You can tweak STR_STATIC_SIZE. The bigger it is, the faster we’ll be (less cases where we need to allocate additional storage) but more memory we’ll use.
In my particular case, implementing this trick reduced allocations due to string by 45% (since 90% of strings were less than STR_STATIC_SIZE) which improved loading time by 10%. And that was a very simple change.
So let’s recap the things we can learn from this story.
The only way to know what is slow is to get data i.e. profile the app. Pdf parser and renderer I use is a complex piece of code. It would be pointless for me to try to guess which part of it is slow.
A good profiler is essential to giving the right data. An hour spent profiling and reading the results pointed me in the right direction.
It’s important for a programmer to read other people’s source code.
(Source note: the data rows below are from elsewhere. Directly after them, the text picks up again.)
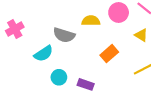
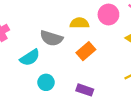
orange rectangle: (109, 54) -> (86, 51), moved
purple rectangle: (86, 84) -> (85, 90), moved

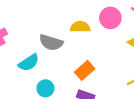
orange rectangle: (86, 51) -> (85, 70), moved

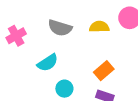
gray semicircle: (51, 42) -> (60, 28), moved

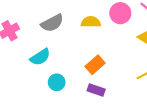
gray semicircle: (60, 28) -> (52, 23), turned -45

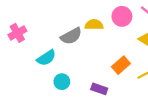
gray semicircle: (52, 23) -> (71, 36), moved
orange rectangle: (95, 65) -> (121, 65), moved

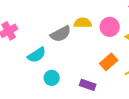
pink circle: (122, 16) -> (110, 27), moved

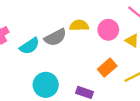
cyan semicircle: (37, 55) -> (29, 46), moved
cyan circle: (52, 78) -> (46, 85), size x1.5

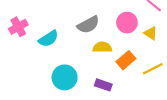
yellow semicircle: (79, 25) -> (102, 47), moved
gray semicircle: (55, 37) -> (88, 25), moved

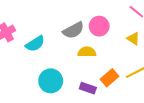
pink circle: (127, 23) -> (99, 26), moved
orange rectangle: (126, 60) -> (110, 78), moved

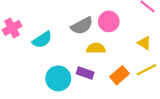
yellow triangle: (133, 39) -> (144, 43), moved
purple rectangle: (88, 88) -> (85, 73), moved

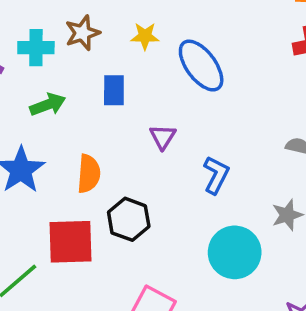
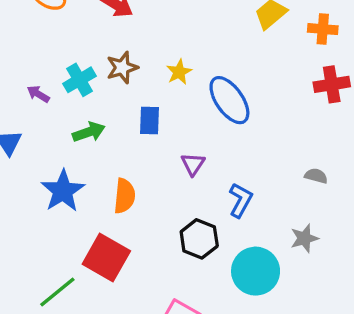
yellow star: (145, 36) -> (179, 72), turned -30
cyan cross: (36, 48) -> (79, 80), turned -32
black hexagon: (129, 219) -> (199, 239), moved
red square: (71, 242) -> (106, 258), turned 30

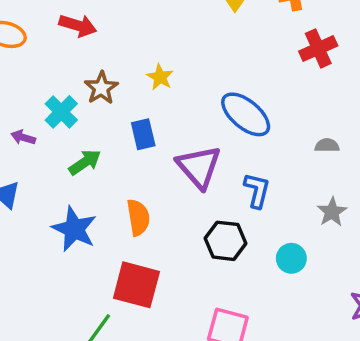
blue ellipse: (229, 100) -> (246, 114), moved
purple triangle: (193, 164) -> (199, 167), size x1.8
cyan circle: (256, 271) -> (291, 258), size x0.6

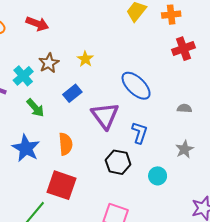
blue rectangle: (143, 134) -> (72, 93), turned 60
green arrow: (85, 162) -> (35, 108), turned 78

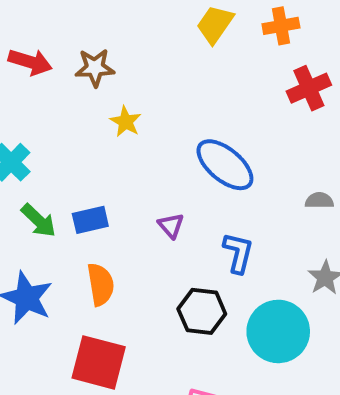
brown star: (49, 63) -> (95, 68), moved, turned 30
blue rectangle: (72, 93) -> (90, 220), moved, turned 30
purple triangle: (105, 116) -> (171, 226), size x0.5
cyan circle: (158, 176) -> (278, 331), size x1.8

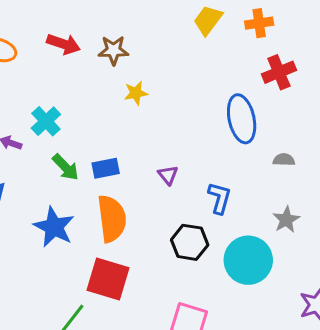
yellow star: (126, 122) -> (136, 93), turned 30
blue ellipse: (225, 165) -> (242, 119), moved, turned 36
orange semicircle: (101, 284) -> (112, 219), size x1.4

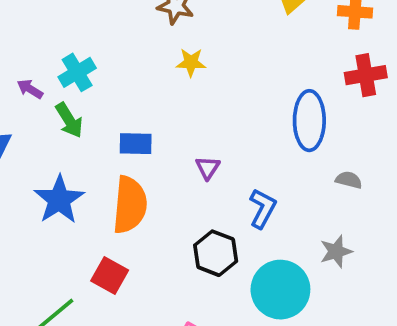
green arrow: (66, 167) -> (69, 120), moved
red square: (108, 279) -> (110, 275), size x0.7

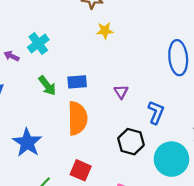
green arrow: (69, 120) -> (47, 86), moved
blue star: (59, 200) -> (27, 143), moved
red square: (110, 275) -> (81, 170), moved

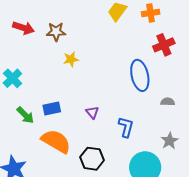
orange semicircle: (77, 118) -> (56, 141), turned -52
black hexagon: (131, 142) -> (92, 159), moved

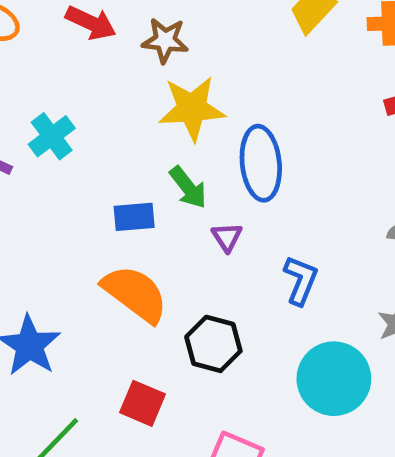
yellow star: (71, 59) -> (192, 108), size x1.8
blue ellipse: (140, 75) -> (261, 163), moved
green arrow: (25, 115) -> (188, 188), moved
I’ve learn new tricks from reading the source of GooString. I’ve learn new tricks from reading Tcl’s implementation. In the end it’s much cheaper than trying to come up with those ideas on my own.
And finally, as you can see, allocating small objects in C\C++ has a huge overhead, so try not to do it. Unfortunately naive implementation of common data structures (strings, nodes in trees or lists) has a problem of requiring lots of small allocation. A good answer to this problem is custom allocator that pre-allocates large numbers of a given object and uses a bitmap to keep track of which ones are used (1-bit overhead per object as opposed to 8 + whatever rounding to 16 takes). And, if done right, they should be faster than a standard OS allocator. But that’s a story for another day.
Written on Aug 14 2006. Topics: programming, optimization.